Però converrà che Lucia Azzolina ha avuto in eredità un ministero dell’Istruzione complicato e irto di ostacoli?
Certamente, solo che il suo compito era di risolvere i problemi. Non crearne di nuovi. Anche a livello comunicativo, da un mese non fa altro che ripetere le stesse cose. Non è con gli slogan che superi le difficoltà.
Quali slogan?
Quelli sull’inizio dell’anno scolastico fissato al 14 settembre, sull’acquisto dei banchi monoposto, sul rientro in classe che a suo dire sarebbe sotto controllo, sugli accordi per creare nuovi spazi, sulla disponibilità degli insegnanti necessari e sulle nuove Graduatorie provinciali per le supplenze
Però le Gps potranno tornare utili e poi Azzolina ha avuto il merito di digitalizzare il sistema. Almeno questo lo ammette?

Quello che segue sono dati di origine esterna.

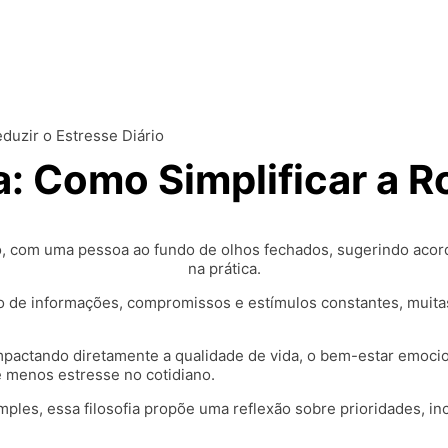
eduzir o Estresse Diário
: Como Simplificar a Ro
o de informações, compromissos e estímulos constantes, mui
actando diretamente a qualidade de vida, o bem-estar emocion
e menos estresse no cotidiano.
ples, essa filosofia propõe uma reflexão sobre prioridades, i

Se vuoi strafare e non dai il tempo di collaudare il nuovo sistema, ti ritrovi – come sta succedendo – con problemi seri, emersi già in fase di presentazione delle domande. L’introduzione delle Gps andava rimandata, come da noi più volte suggerito: nell’attuale fase ci si doveva limitare ad aggiornare le graduatorie d’istituto introducendo un regime transitorio.
Come andrà a finire?
Che a settembre i nodi verranno al pettine. E il disastro di gestione, a quel punto, sarà compiuto. Basti pensare alle ripercussioni delle Gps non ancora pronte: le nomine dei supplenti si andranno probabilmente a realizzare con le vecchie graduatorie e con le Mad. Per poi rifare tutto in autunno, cambiando centinaia di migliaia di docenti precari. Inoltre saranno pochissime le immissioni in ruolo. Le conseguenze ricadranno sulle spalle di alunni, famiglie e personale scolastico.